Steuerfinanzierung statt Eigenbeteiligung
Auch in der Politik stießen Spahns Vorschläge nicht nur auf Begeisterung. Beim Koalitionspartner SPD mahnte man an, die Einkommenshöhe stärker zu berücksichtigen, damit wirklich die profitierten, die es nötig hätten. Die Grünen sehen durch Spahns Pläne die Gefahr für Betroffene, in die Sozialhilfe abzurutschen, noch nicht gebannt. Sie fordern nicht nur einen Bundeszuschuss sondern auch die Verlagerung der stationären medizinischen Behandlungspflege in die Krankenversicherung. Und die Linkspartei sprach von einem „Reförmchen“, auch wenn es gut sei, dass sich überhaupt etwas tue.

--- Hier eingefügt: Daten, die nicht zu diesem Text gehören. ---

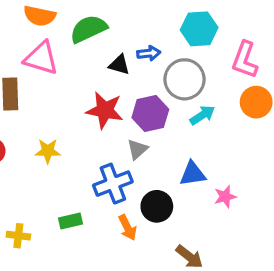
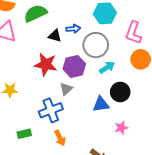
pink star: (225, 197) -> (121, 128), moved
black circle: (157, 206) -> (120, 92), moved

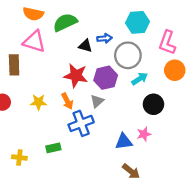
blue triangle: (101, 104) -> (124, 142), moved
pink star: (121, 128) -> (144, 134), moved
orange arrow: (60, 138) -> (67, 101), moved

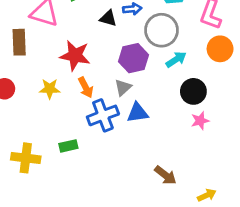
red star: (76, 76) -> (75, 55), moved
pink star: (144, 134) -> (200, 121), moved
blue triangle: (124, 142) -> (138, 113), moved
yellow cross: (19, 157) -> (26, 158), size x1.5

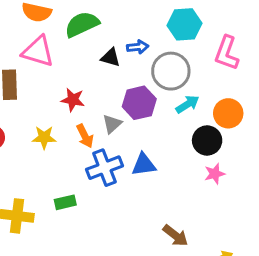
orange circle: (220, 49) -> (228, 113), moved
red star: (75, 55) -> (73, 100), size x0.7
gray triangle: (123, 87) -> (112, 124), moved

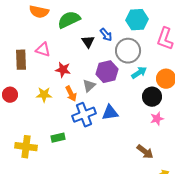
blue arrow: (138, 47) -> (106, 35), turned 56
pink triangle: (38, 51) -> (43, 50), moved, size x0.7
black triangle: (111, 58) -> (88, 42), turned 40
brown arrow: (175, 236) -> (145, 152), moved

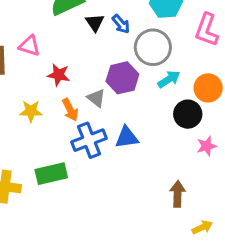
black triangle: (88, 42) -> (95, 23), moved
gray triangle: (89, 86) -> (96, 98), turned -40
pink star: (157, 119) -> (207, 146), moved
green rectangle: (58, 138) -> (51, 174), size x1.5
brown arrow: (145, 152) -> (178, 194), turned -126

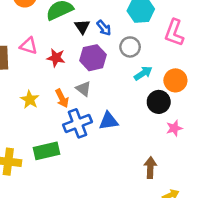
gray circle: (153, 47) -> (130, 47), size x0.7
red star: (59, 75) -> (56, 58), moved
purple hexagon: (122, 78) -> (93, 58), moved
yellow star: (31, 111) -> (30, 100), turned 30

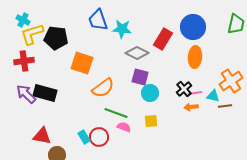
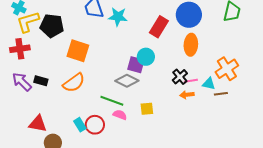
gray diamond: (137, 53) -> (127, 81), moved
orange semicircle: (103, 88) -> (74, 83), moved
black rectangle: (45, 93) -> (41, 81), size x0.6
cyan circle: (150, 93) -> (146, 57), moved

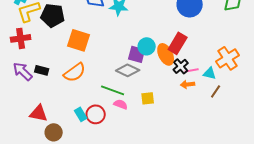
red rectangle: (159, 27) -> (178, 43), moved
orange ellipse: (191, 45) -> (166, 54), moved, turned -30
brown line: (221, 94) -> (216, 91), moved, turned -48

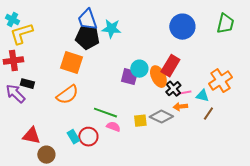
black pentagon: (53, 15) -> (87, 38), moved
black rectangle: (42, 70) -> (27, 84), moved
gray diamond: (128, 70) -> (161, 117), moved

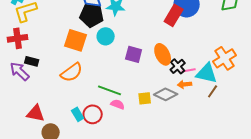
red rectangle: (170, 66) -> (174, 15), moved
cyan circle: (139, 69) -> (106, 36), moved
cyan triangle: (202, 96) -> (207, 73), size x1.6

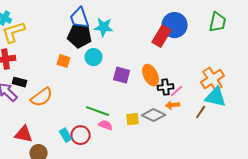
orange square: (76, 40) -> (64, 61), size x0.6
black cross: (178, 66) -> (166, 87), turned 35
pink line: (189, 70) -> (177, 91), turned -32
orange semicircle: (72, 72) -> (42, 97), moved
cyan triangle: (207, 73) -> (216, 97), moved

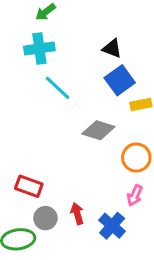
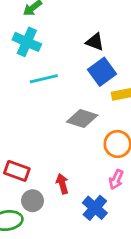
cyan cross: (39, 48) -> (27, 42), turned 32
cyan line: (58, 88) -> (44, 79), turned -56
red arrow: (77, 214) -> (62, 184), moved

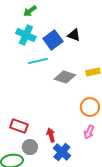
blue square: (102, 72) -> (53, 40), moved
gray diamond: (82, 118) -> (65, 77), moved
blue cross: (95, 208) -> (62, 152), moved

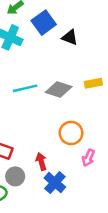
blue square: (53, 40) -> (44, 23), moved
cyan line: (38, 61) -> (25, 88), moved
orange circle: (90, 107) -> (71, 133), moved

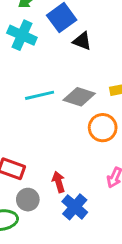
black triangle: (70, 37) -> (82, 41), moved
orange circle: (71, 133) -> (103, 128), moved

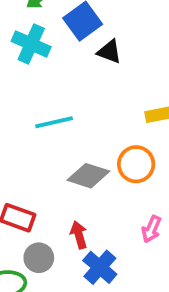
gray diamond: (79, 97) -> (88, 176), moved

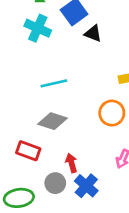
gray diamond: (88, 176) -> (53, 121), moved
gray circle: (39, 258) -> (55, 183), moved

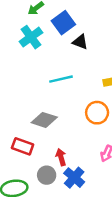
cyan cross: (38, 28) -> (31, 37), turned 30
cyan line: (54, 83) -> (61, 79), moved

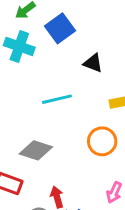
cyan cross: (31, 37) -> (19, 46), turned -35
black triangle: (80, 42) -> (93, 63), moved

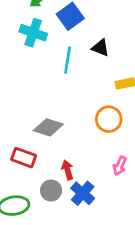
cyan line: (57, 99) -> (68, 60), moved, turned -68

Ein anderer Zungenschlag kam von der FDP, die vor der Einführung eines Pflege-Soli als Konsequenz aus der geplanten Deckelung warnt. Den Bundesgesundheitsminister ficht diese Kritik nicht an. Er halte es für richtig, die wachsenden Kosten aus Steuergeldern zu finanzieren. Dies sei eine Investition in die Mitmenschlichkeit.
Studie: Eigenbeteiligung im Fokus
Tatsächlich variiert die individuelle Pflegedauer deutlich. Eine kürzliche Längsschnittstudie (Rothgang/Müller) auf Basis von Versichertendaten der Barmer Ersatzkasse ergab, dass nach einem Jahr noch zirka 56 Prozent im Heim untergebracht waren, nach zwei Jahren noch gut 41 Prozent und nach vier Jahren noch fast ein Viertel.
Nach einer Untersuchung des Instituts der Deutschen Wirtschaft (IW) ergeben sich hochgerechnet für zwei Jahre stationäre Pflege Kosten in Höhe von 40.584 Euro pro Person, für fünf Jahre entsprechend 101.460 Euro. Da nur die Allerwenigsten privat zusatzversichert seien, könne dies eine große finanzielle Herausforderung darstellen.
Im Jahr 2017 wären rund 41 Prozent der Haushalte nicht in der Lage gewesen, ein Jahr stationäre Pflege eines pflegebedürftig werdenden Angehörigen aus ihrem Vermögen zu tragen. Die Finanzierung von fünf Jahren Pflegeheim mit dem Haushaltsvermögen wäre bei rund 59 Prozent aller Haushalte nicht möglich gewesen. So eine der zentralen Aussagen der Mitte September veröffentlichten Studie des IW.
Mit steigendem Alter wächst allerdings auch die Fähigkeit zur Eigenvorsorge. Bei Haushalten von 40- bis 65-Jährigen sinkt der Anteil derjenigen, deren Vermögen nicht ausreicht auf 35 Prozent (1 Jahr) beziehungsweise 54 Prozent (5 Jahre), bei über 65-Jährigen auf 34 Prozent und 51 Prozent. Zieht man bei letzteren auch das Einkommen hinzu wären 72 Prozent in der Lage die Kosten für ein Jahr stationärer Unterbringung aus eigener Kraft zu stemmen, immerhin 67 Prozent könnten dies sogar für einen Zeitraum von fünf Jahren leisten.